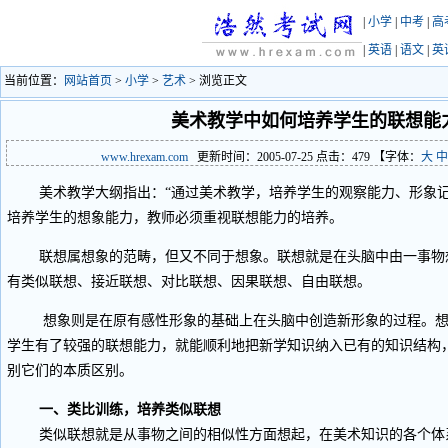
|
小学
|
中考
|
高
|
英语
|
语文
|
英
当前位置：
网站首页
>
小学
>
艺术
> 浏览正文
美术教学中如何培养学生的联想能力
www.hrexam.com
更新时间：2005-07-25 点击：
479
【字体：
大
中
美术教学大纲指出：“通过美术教学，培养学生的观察能力、形象记
培养学生的想象能力，教师必须重视联想能力的培养。
联想属想象的范畴，但又不同于想象。联想就是在头脑中由一事物
有类似联想、接近联想、对比联想、因果联想、自由联想。
想象则是在原有感性形象的基础上在头脑中创造新形象的过程。想
学生有了较强的联想能力，就能顺利地把新学知识纳入已有的知识结构
别它们的本质区别。
一、类比训练，培养类似联想
类似联想就是从事物之间的相似性方面想起，在美术知识的各个体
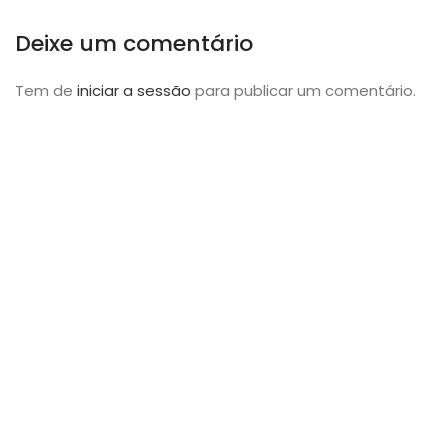
Deixe um comentário
Tem de
iniciar a sessão
para publicar um comentário.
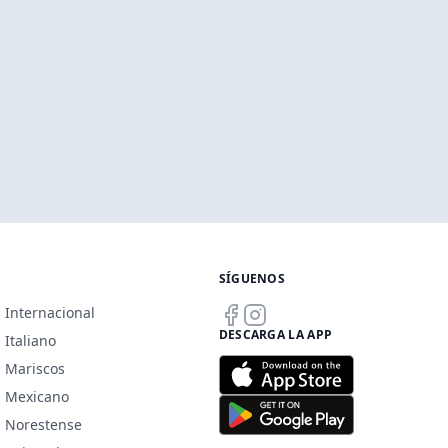
SÍGUENOS
Internacional
DESCARGA LA APP
Italiano
Mariscos
Mexicano
Norestense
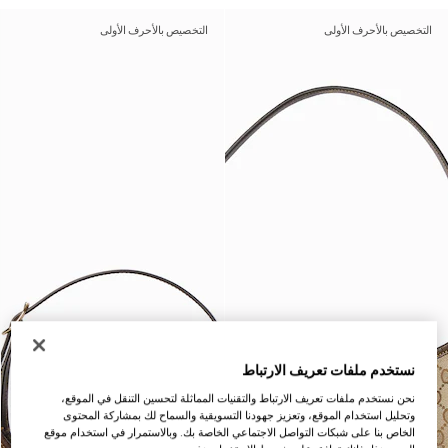
التخصيص بالأحرف الأولى
التخصيص بالأحرف الأولى
نستخدم ملفات تعريف الارتباط
نحن نستخدم ملفات تعريف الارتباط والتقنيات المماثلة لتحسين التنقل في الموقع،
وتحليل استخدام الموقع، وتعزيز جهودنا التسويقية والسماح لك بمشاركة المحتوى
الخاص بنا على شبكات التواصل الاجتماعي الخاصة بك. وبالاستمرار في استخدام موقع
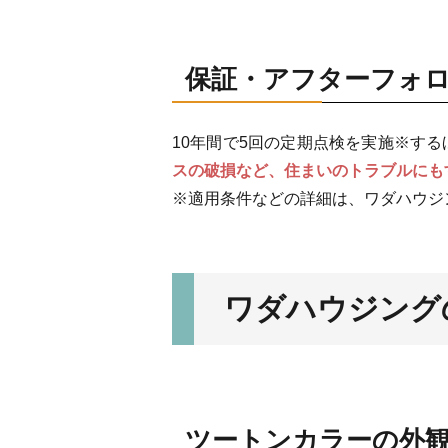
保証・アフターフォ
10年間で5回の定期点検を実施※す
スの破損など、住まいのトラブルにも
※適用条件などの詳細は、ワダハウジ
ワダハウジング
ツートンカラーの外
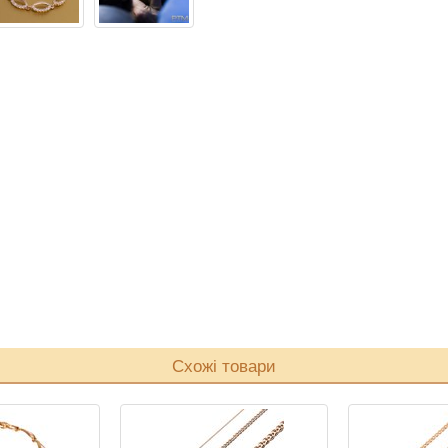
Схожі товари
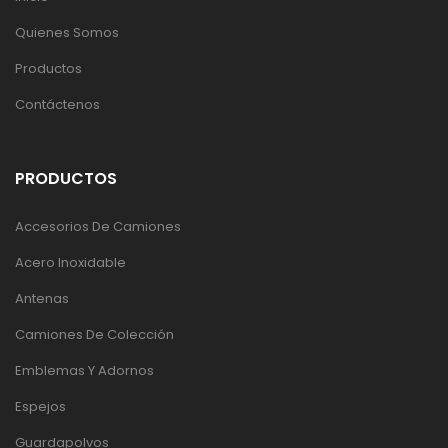
Quienes Somos
Productos
Contáctenos
PRODUCTOS
Accesorios De Camiones
Acero Inoxidable
Antenas
Camiones De Colección
Emblemas Y Adornos
Espejos
Guardapolvos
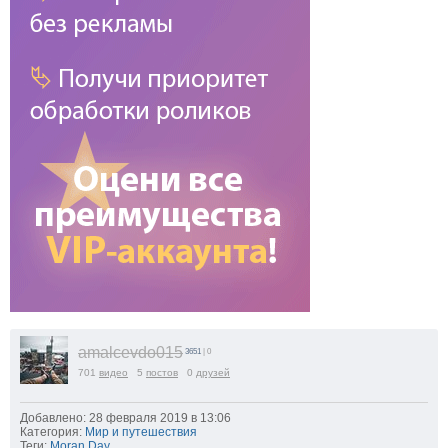
amalcevdo015
3651
| 0
701
видео
5
постов
0
друзей
Добавлено: 28 февраля 2019 в 13:06
Категория:
Мир и путешествия
Теги:
Moran Day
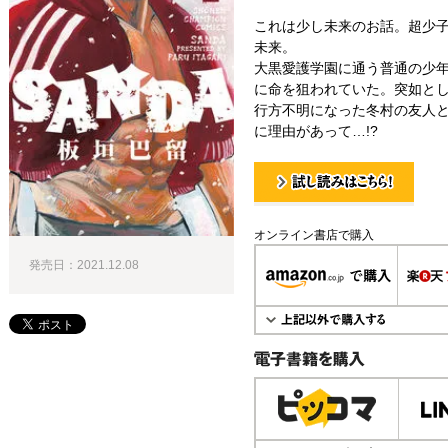
これは少し未来のお話。超少
未来。
大黒愛護学園に通う普通の少
に命を狙われていた。突如と
行方不明になった冬村の友人
に理由があって…!?
試し読み！
オンライン書店で購入
発売日：2021.12.08
電子書籍で購入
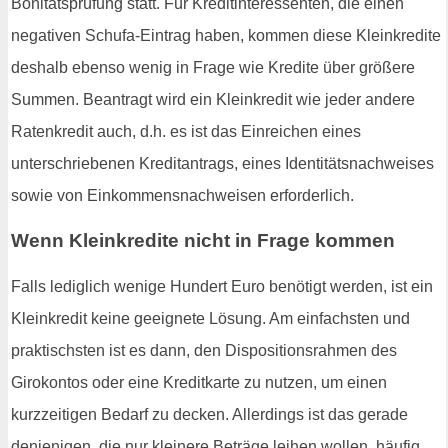
Bonitätsprüfung statt. Für Kreditinteressenten, die einen
negativen Schufa-Eintrag haben, kommen diese Kleinkredite
deshalb ebenso wenig in Frage wie Kredite über größere
Summen. Beantragt wird ein Kleinkredit wie jeder andere
Ratenkredit auch, d.h. es ist das Einreichen eines
unterschriebenen Kreditantrags, eines Identitätsnachweises
sowie von Einkommensnachweisen erforderlich.
Wenn Kleinkredite nicht in Frage kommen
Falls lediglich wenige Hundert Euro benötigt werden, ist ein
Kleinkredit keine geeignete Lösung. Am einfachsten und
praktischsten ist es dann, den Dispositionsrahmen des
Girokontos oder eine Kreditkarte zu nutzen, um einen
kurzzeitigen Bedarf zu decken. Allerdings ist das gerade
denjenigen, die nur kleinere Beträge leihen wollen, häufig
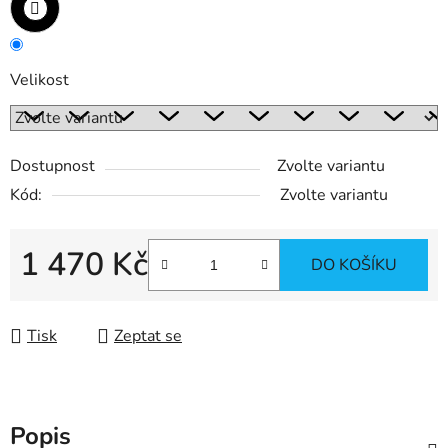
Velikost
Dostupnost
Zvolte variantu
Kód:
Zvolte variantu
1 470 Kč
DO KOŠÍKU
Měrná cena:
Tisk
Zeptat se
Popis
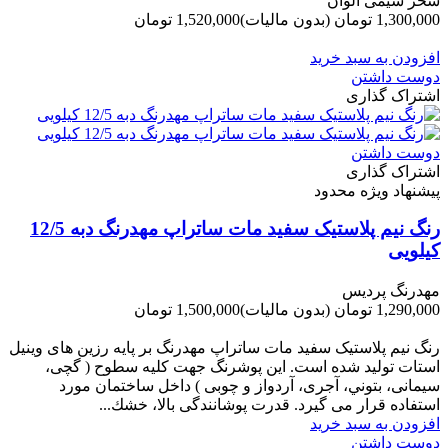
سحر شیمی الوان
1,300,000 تومان
(بدون مالیات)
1,520,000 تومان
-220,000 تومان
افزودن به سبد خرید
دوست داشتن
اشتراک گذاری
دوست داشتن
اشتراک گذاری
پیشنهاد ویژه محدود
رنگ نیم پلاستیک سفید مات ساتراپ مهدرنگ دبه 12/5
کیلویی
مهدرنگ پردیس
1,290,000 تومان
(بدون مالیات)
1,500,000 تومان
-210,000 تومان
رنگ نیم پلاستیک سفید مات ساتراپ مهدرنگ بر پایه رزین های وینیل
استات تولید شده است. این پوشرنگ جهت کلیه سطوح ( گچی،
سیمانی، بتوني، آجری، آردواز و چوبی ) داخل ساختمان مورد
استفاده قرار می گیرد. قدرت پوشانندگی بالا، خشك...
افزودن به سبد خرید
دوست داشتن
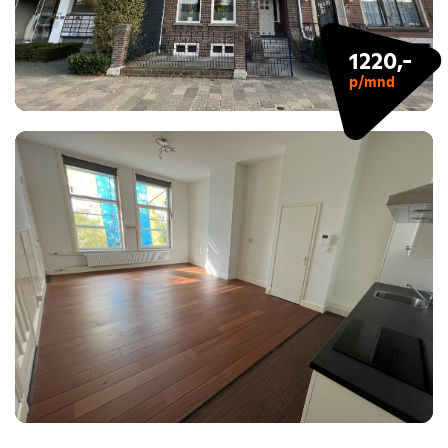
1220,-
p/mnd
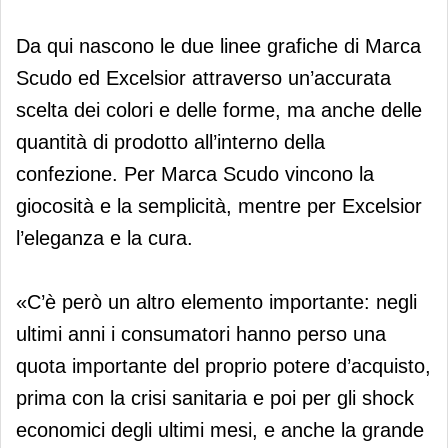
Da qui nascono le due linee grafiche di Marca
Scudo ed Excelsior attraverso un’accurata
scelta dei colori e delle forme, ma anche delle
quantità di prodotto all’interno della
confezione. Per Marca Scudo vincono la
giocosità e la semplicità, mentre per Excelsior
l’eleganza e la cura.
«C’è però un altro elemento importante: negli
ultimi anni i consumatori hanno perso una
quota importante del proprio potere d’acquisto,
prima con la crisi sanitaria e poi per gli shock
economici degli ultimi mesi, e anche la grande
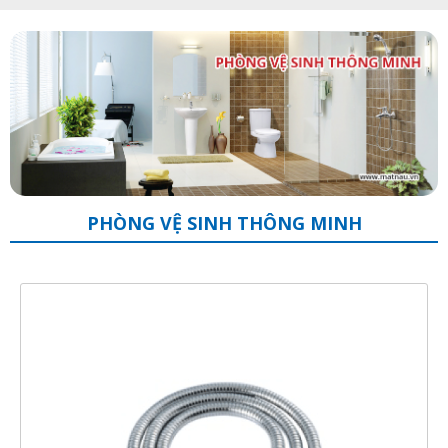
PHÒNG VỆ SINH THÔNG MINH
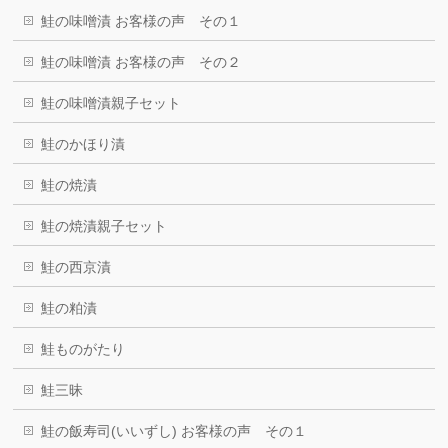
鮭の味噌漬 お客様の声 その１
鮭の味噌漬 お客様の声 その２
鮭の味噌漬親子セット
鮭のかほり漬
鮭の焼漬
鮭の焼漬親子セット
鮭の西京漬
鮭の粕漬
鮭ものがたり
鮭三昧
鮭の飯寿司(いいずし) お客様の声 その１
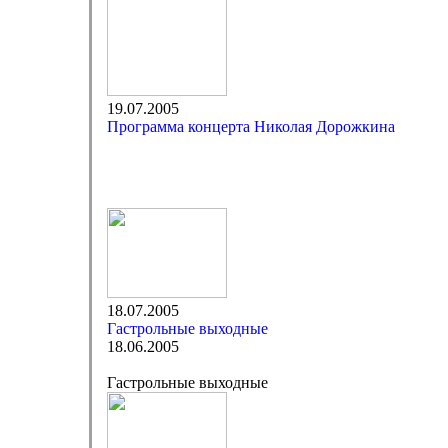
19.07.2005
Программа концерта Николая Дорожкина
18.07.2005
Гастрольные выходные
18.06.2005
Гастрольные выходные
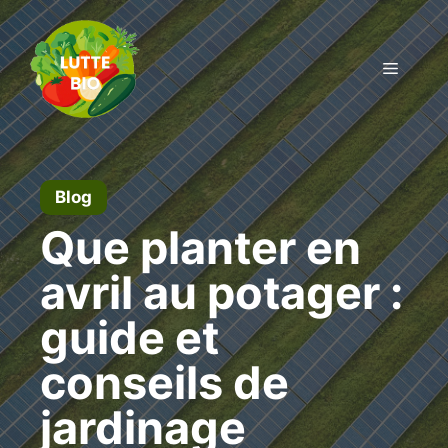
Aller
au
contenu
Menu
Blog
Que planter en
avril au potager :
guide et
conseils de
jardinage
==================================================
Reproduce the material word for word, but without its images.

### Result
|
小学
|
中考
|
高
|
英语
|
语文
|
英
当前位置：
网站首页
>
小学
>
艺术
> 浏览正文
美术教学中如何培养学生的联想能力
www.hrexam.com
更新时间：2005-07-25 点击：
479
【字体：
大
中
美术教学大纲指出：“通过美术教学，培养学生的观察能力、形象记
培养学生的想象能力，教师必须重视联想能力的培养。
联想属想象的范畴，但又不同于想象。联想就是在头脑中由一事物
有类似联想、接近联想、对比联想、因果联想、自由联想。
想象则是在原有感性形象的基础上在头脑中创造新形象的过程。想
学生有了较强的联想能力，就能顺利地把新学知识纳入已有的知识结构
别它们的本质区别。
一、类比训练，培养类似联想
类似联想就是从事物之间的相似性方面想起，在美术知识的各个体
Deixe um comentário
Tem de
iniciar a sessão
para publicar um comentário.
SÍGUENOS
Internacional
DESCARGA LA APP
Italiano
Mariscos
Mexicano
Norestense
التخصيص بالأحرف الأولى
التخصيص بالأحرف الأولى
نستخدم ملفات تعريف الارتباط
نحن نستخدم ملفات تعريف الارتباط والتقنيات المماثلة لتحسين التنقل في الموقع،
وتحليل استخدام الموقع، وتعزيز جهودنا التسويقية والسماح لك بمشاركة المحتوى
الخاص بنا على شبكات التواصل الاجتماعي الخاصة بك. وبالاستمرار في استخدام موقع
保証・アフターフォ
10年間で5回の定期点検を実施※す
スの破損など、住まいのトラブルにも
※適用条件などの詳細は、ワダハウジ
ワダハウジング
ツートンカラーの外
Схожі товари
Quienes Somos
Productos
Contáctenos
PRODUCTOS
Accesorios De Camiones
Acero Inoxidable
Antenas
Camiones De Colección
Emblemas Y Adornos
Espejos
Guardapolvos
amalcevdo015
3651
| 0
701
видео
5
постов
0
друзей
Добавлено: 28 февраля 2019 в 13:06
Категория:
Мир и путешествия
Теги:
Moran Day
これは少し未来のお話。超少
未来。
大黒愛護学園に通う普通の少
に命を狙われていた。突如と
行方不明になった冬村の友人
に理由があって…!?
試し読み！
オンライン書店で購入
発売日：2021.12.08
電子書籍で購入
Bonitätsprüfung statt. Für Kreditinteressenten, die einen
negativen Schufa-Eintrag haben, kommen diese Kleinkredite
deshalb ebenso wenig in Frage wie Kredite über größere
Summen. Beantragt wird ein Kleinkredit wie jeder andere
Ratenkredit auch, d.h. es ist das Einreichen eines
unterschriebenen Kreditantrags, eines Identitätsnachweises
sowie von Einkommensnachweisen erforderlich.
Wenn Kleinkredite nicht in Frage kommen
Falls lediglich wenige Hundert Euro benötigt werden, ist ein
Kleinkredit keine geeignete Lösung. Am einfachsten und
praktischsten ist es dann, den Dispositionsrahmen des
Girokontos oder eine Kreditkarte zu nutzen, um einen
kurzzeitigen Bedarf zu decken. Allerdings ist das gerade
denjenigen, die nur kleinere Beträge leihen wollen, häufig
Velikost
Dostupnost
Zvolte variantu
Kód:
Zvolte variantu
1 470 Kč
DO KOŠÍKU
Měrná cena:
Tisk
Zeptat se
Popis
سحر شیمی الوان
1,300,000 تومان
(بدون مالیات)
1,520,000 تومان
-220,000 تومان
افزودن به سبد خرید
دوست داشتن
اشتراک گذاری
دوست داشتن
اشتراک گذاری
پیشنهاد ویژه محدود
رنگ نیم پلاستیک سفید مات ساتراپ مهدرنگ دبه 12/5
کیلویی
مهدرنگ پردیس
1,290,000 تومان
(بدون مالیات)
1,500,000 تومان
-210,000 تومان
رنگ نیم پلاستیک سفید مات ساتراپ مهدرنگ بر پایه رزین های وینیل
استات تولید شده است. این پوشرنگ جهت کلیه سطوح ( گچی،
سیمانی، بتوني، آجری، آردواز و چوبی ) داخل ساختمان مورد
استفاده قرار می گیرد. قدرت پوشانندگی بالا، خشك...
افزودن به سبد خرید
دوست داشتن
1220,-
p/mnd
Da qui nascono le due linee grafiche di Marca
Scudo ed Excelsior attraverso un’accurata
scelta dei colori e delle forme, ma anche delle
quantità di prodotto all’interno della
confezione. Per Marca Scudo vincono la
giocosità e la semplicità, mentre per Excelsior
l’eleganza e la cura.
«C’è però un altro elemento importante: negli
ultimi anni i consumatori hanno perso una
quota importante del proprio potere d’acquisto,
prima con la crisi sanitaria e poi per gli shock
economici degli ultimi mesi, e anche la grande
PHÒNG VỆ SINH THÔNG MINH
鮭の味噌漬 お客様の声 その１
鮭の味噌漬 お客様の声 その２
鮭の味噌漬親子セット
鮭のかほり漬
鮭の焼漬
鮭の焼漬親子セット
鮭の西京漬
鮭の粕漬
鮭ものがたり
鮭三昧
鮭の飯寿司(いいずし) お客様の声 その１
19.07.2005
Программа концерта Николая Дорожкина
18.07.2005
Гастрольные выходные
18.06.2005
Гастрольные выходные
Aller
au
contenu
Menu
Blog
Que planter en
avril au potager :
guide et
conseils de
jardinage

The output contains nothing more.